Mississippi’s constitution requires the legislature to enact new district lines every 10 years, following the decennial United States Census.
Last November, Mississippi voters elected legislators based on those 2022 districts. Thanks to those new district lines, those elections played out exactly as lawmakers intended.
Very few incumbents, Black or White, faced general election challenges. Their races were decided well before election day.
Yet at the same time, Black voting power was diluted because the legislative maps were crafted to vastly underrepresent Mississippi’s Black population.
While that election is over, the fight for fair maps is not.
In 2022, several civil rights organizations and individual voters challenged Mississippi’s new state legislative district maps for unlawfully diluting the voting strength of Black Mississippians.

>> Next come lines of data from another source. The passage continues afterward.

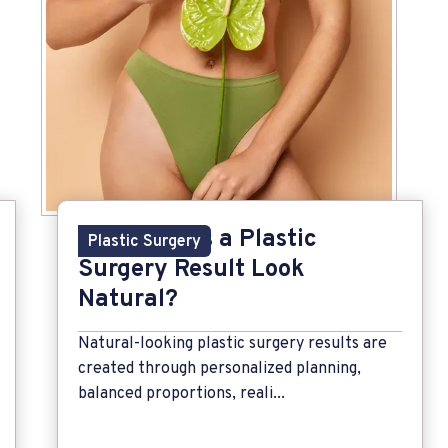
What Makes a Plastic
Plastic Surgery
Surgery Result Look
Natural?
Natural-looking plastic surgery results are
created through personalized planning,
balanced proportions, reali...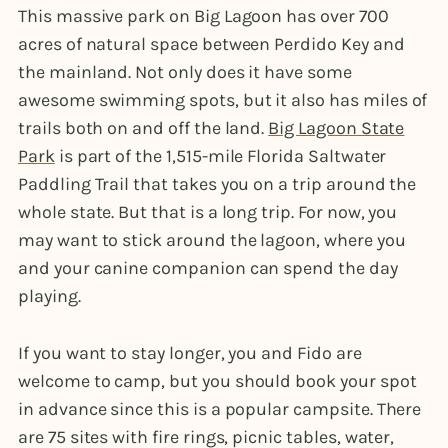
This massive park on Big Lagoon has over 700
acres of natural space between Perdido Key and
the mainland. Not only does it have some
awesome swimming spots, but it also has miles of
trails both on and off the land.
Big Lagoon State
Park
is part of the 1,515-mile Florida Saltwater
Paddling Trail that takes you on a trip around the
whole state. But that is a long trip. For now, you
may want to stick around the lagoon, where you
and your canine companion can spend the day
playing.
If you want to stay longer, you and Fido are
welcome to camp, but you should book your spot
in advance since this is a popular campsite. There
are 75 sites with fire rings, picnic tables, water,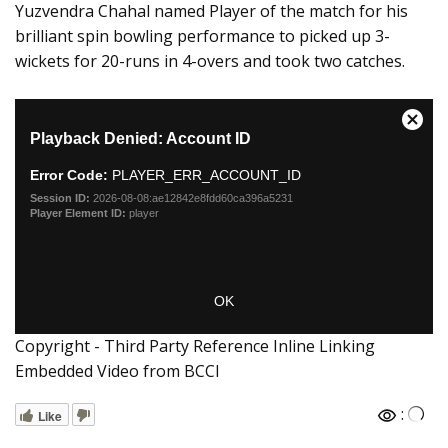
Yuzvendra Chahal named Player of the match for his
brilliant spin bowling performance to picked up 3-
wickets for 20-runs in 4-overs and took two catches.
Copyright - Third Party Reference Inline Linking
Embedded Video from BCCI
:
Like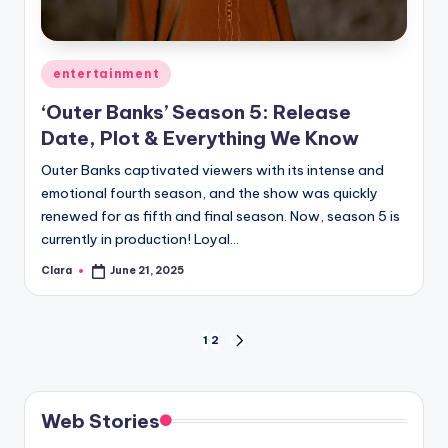
Posted
entertainment
in
‘Outer Banks’ Season 5: Release
Date, Plot & Everything We Know
Outer Banks captivated viewers with its intense and
emotional fourth season, and the show was quickly
renewed for as fifth and final season. Now, season 5 is
currently in production! Loyal…
Clara
June 21, 2025
Posted
by
Posts
1
2
NEXT
PAGE
pagination
Web Stories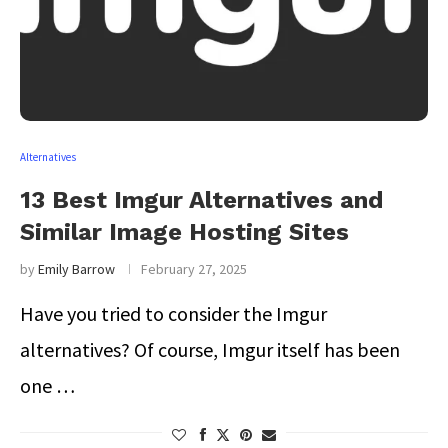
Alternatives
13 Best Imgur Alternatives and
Similar Image Hosting Sites
by
Emily Barrow
February 27, 2025
Have you tried to consider the Imgur
alternatives? Of course, Imgur itself has been
one …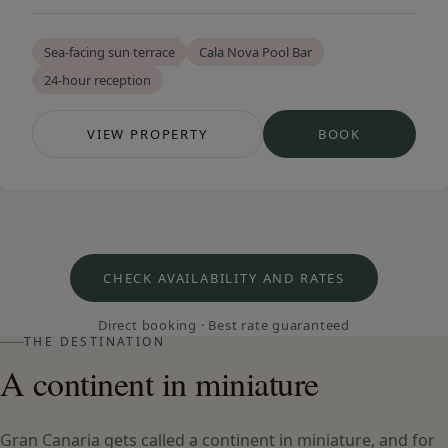
Sea-facing sun terrace
Cala Nova Pool Bar
24-hour reception
VIEW PROPERTY
BOOK
— CALA NOVA APARTMENTS
— CALA NOVA
CHECK AVAILABILITY AND RATES
Direct booking · Best rate guaranteed
THE DESTINATION
A continent in miniature
Gran Canaria gets called a continent in miniature, and for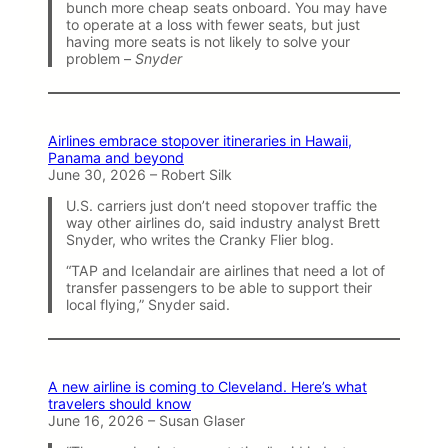
bunch more cheap seats onboard. You may have
to operate at a loss with fewer seats, but just
having more seats is not likely to solve your
problem –
Snyder
Airlines embrace stopover itineraries in Hawaii,
Panama and beyond
June 30, 2026 – Robert Silk
U.S. carriers just don’t need stopover traffic the
way other airlines do, said industry analyst Brett
Snyder, who writes the Cranky Flier blog.
“TAP and Icelandair are airlines that need a lot of
transfer passengers to be able to support their
local flying,” Snyder said.
A new airline is coming to Cleveland. Here’s what
travelers should know
June 16, 2026 – Susan Glaser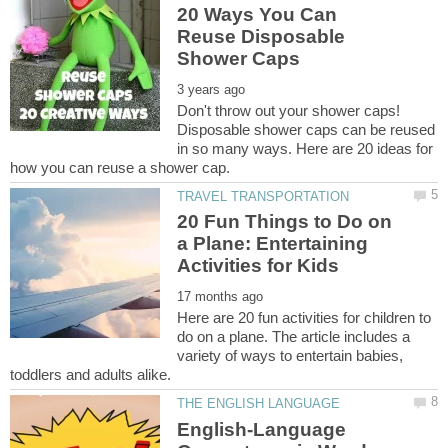
20 Ways You Can
Reuse Disposable
Don't throw out your shower caps!
Disposable shower caps can be reused
in so many ways. Here are 20 ideas for
20 Fun Things to Do on
a Plane: Entertaining
Here are 20 fun activities for children to
do on a plane. The article includes a
variety of ways to entertain babies,
English-Language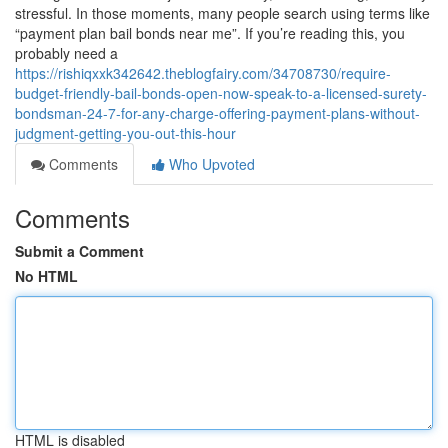
stressful. In those moments, many people search using terms like
“payment plan bail bonds near me”. If you’re reading this, you
probably need a
https://rishiqxxk342642.theblogfairy.com/34708730/require-
budget-friendly-bail-bonds-open-now-speak-to-a-licensed-surety-
bondsman-24-7-for-any-charge-offering-payment-plans-without-
judgment-getting-you-out-this-hour
Comments
Who Upvoted
Comments
Submit a Comment
No HTML
HTML is disabled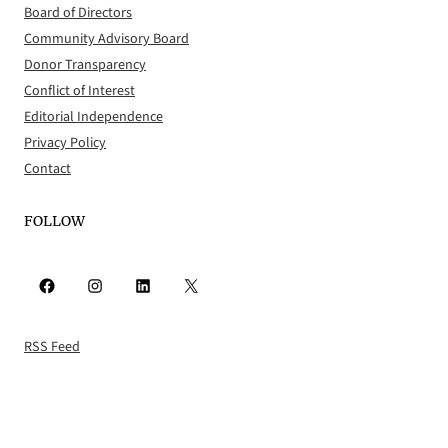
Board of Directors
Community Advisory Board
Donor Transparency
Conflict of Interest
Editorial Independence
Privacy Policy
Contact
FOLLOW
Facebook
Instagram
LinkedIn
X
RSS Feed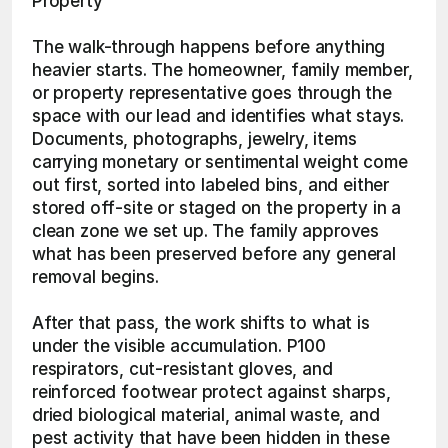
Property
The walk-through happens before anything 
heavier starts. The homeowner, family member, 
or property representative goes through the 
space with our lead and identifies what stays. 
Documents, photographs, jewelry, items 
carrying monetary or sentimental weight come 
out first, sorted into labeled bins, and either 
stored off-site or staged on the property in a 
clean zone we set up. The family approves 
what has been preserved before any general 
removal begins.
After that pass, the work shifts to what is 
under the visible accumulation. P100 
respirators, cut-resistant gloves, and 
reinforced footwear protect against sharps, 
dried biological material, animal waste, and 
pest activity that have been hidden in these 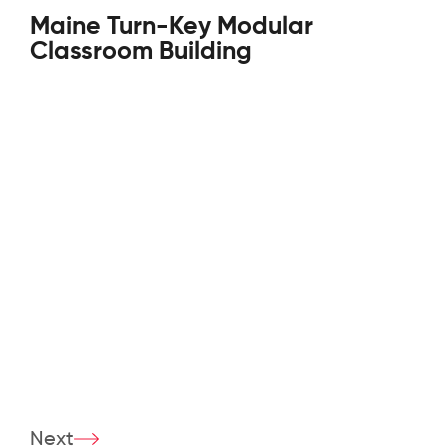
Maine Turn-Key Modular
Classroom Building
Next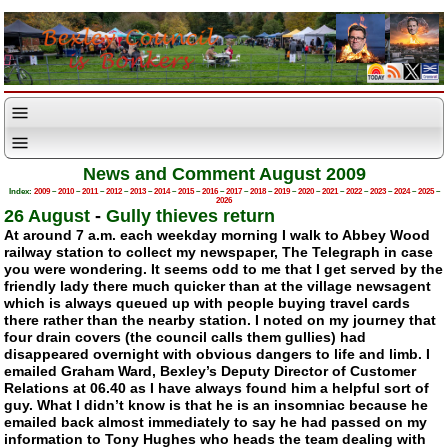
News and Comment August 2009
Index:
2009
–
2010
–
2011
–
2012
–
2013
–
2014
–
2015
–
2016
–
2017
–
2018
–
2019
–
2020
–
2021
–
2022
–
2023
–
2024
–
2025
–
2026
26 August
-
Gully thieves return
At around 7 a.m. each weekday morning I walk to Abbey Wood
railway station to collect my newspaper, The Telegraph in case
you were wondering. It seems odd to me that I get served by the
friendly lady there much quicker than at the village newsagent
which is always queued up with people buying travel cards
there rather than the nearby station. I noted on my journey that
four drain covers (the council calls them gullies) had
disappeared overnight with obvious dangers to life and limb. I
emailed Graham Ward, Bexley’s Deputy Director of Customer
Relations at 06.40 as I have always found him a helpful sort of
guy. What I didn’t know is that he is an insomniac because he
emailed back almost immediately to say he had passed on my
information to Tony Hughes who heads the team dealing with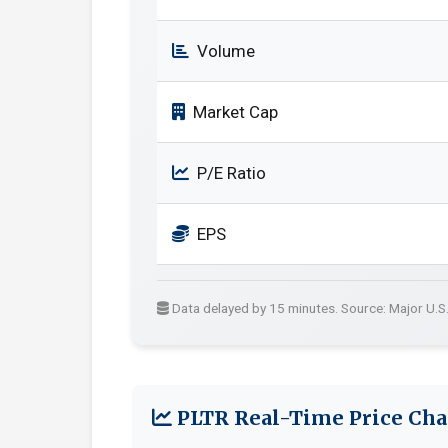
Volume
Market Cap
P/E Ratio
EPS
Data delayed by 15 minutes. Source: Major U.S
PLTR Real-Time Price Cha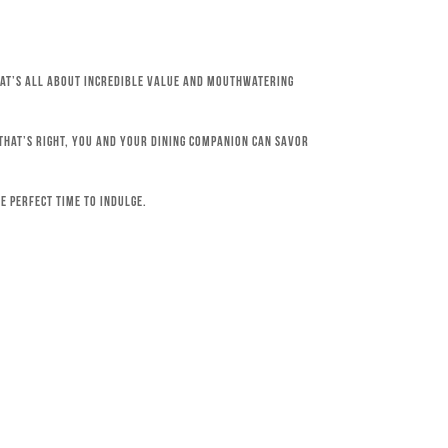
that’s all about incredible value and mouthwatering
 That’s right, you and your dining companion can savor
e perfect time to indulge.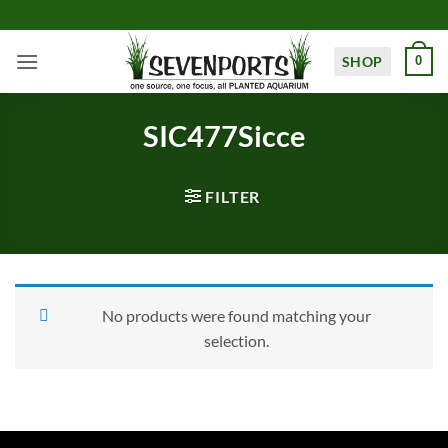
Skip
to
content
SHOP
0
SIC477Sicce
FILTER
No products were found matching your
selection.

Specifically, the lawsuit charges that the 2022 maps deny Black residents in areas throughout Mississippi an equal opportunity to participate in the political process and elect candidates of their choice, in violation of Section 2 of the Voting Rights Act of 1965. It also charges that the state gerrymandered certain district lines by improperly using voters’ race, in violation of the U.S. Constitution.
We, at the ACLU of Mississippi, the national ACLU, Lawyers’ Committee for Civil Rights Under Law, Mississippi Center for Justice; Morgan, Lewis & Bockius LLP, and civil rights attorney Carroll Rhodes are representing the Mississippi State Conference of the NAACP and voters from across the state in the federal lawsuit. The trial is set for February 26th.
To be clear, we are not asking the Court to throw out all 174 legislative districts. We are only challenging the most egregious racial gerrymanders and the most dilutive lines in certain parts of the state.
The current maps favor white voters and harm communities of color. Our democracy can only work when all voices can be heard and all votes count equally.
The impacts of redistricting are far reaching for the success or failure of other important policy issues in the state. Highly gerrymandered legislative districts allow legislators to ignore the wants and needs of more diverse communities. Often times, issues that impact wide swaths of the state such as health care, voting rights, or education equity get dismissed out of hand with little to no debate because of the lack of accountability to voters.
Fair districts mean that elections results are based on the ideas and convictions of candidates. Gerrymandered districts mean that elections are an afterthought and incumbents choose their voters as opposed to voters choosing a candidate.
One day, Mississippians will have a legislature that prioritizes their needs and follows the law. That only happens when voters choose their legislators, not when legislators choose their voters.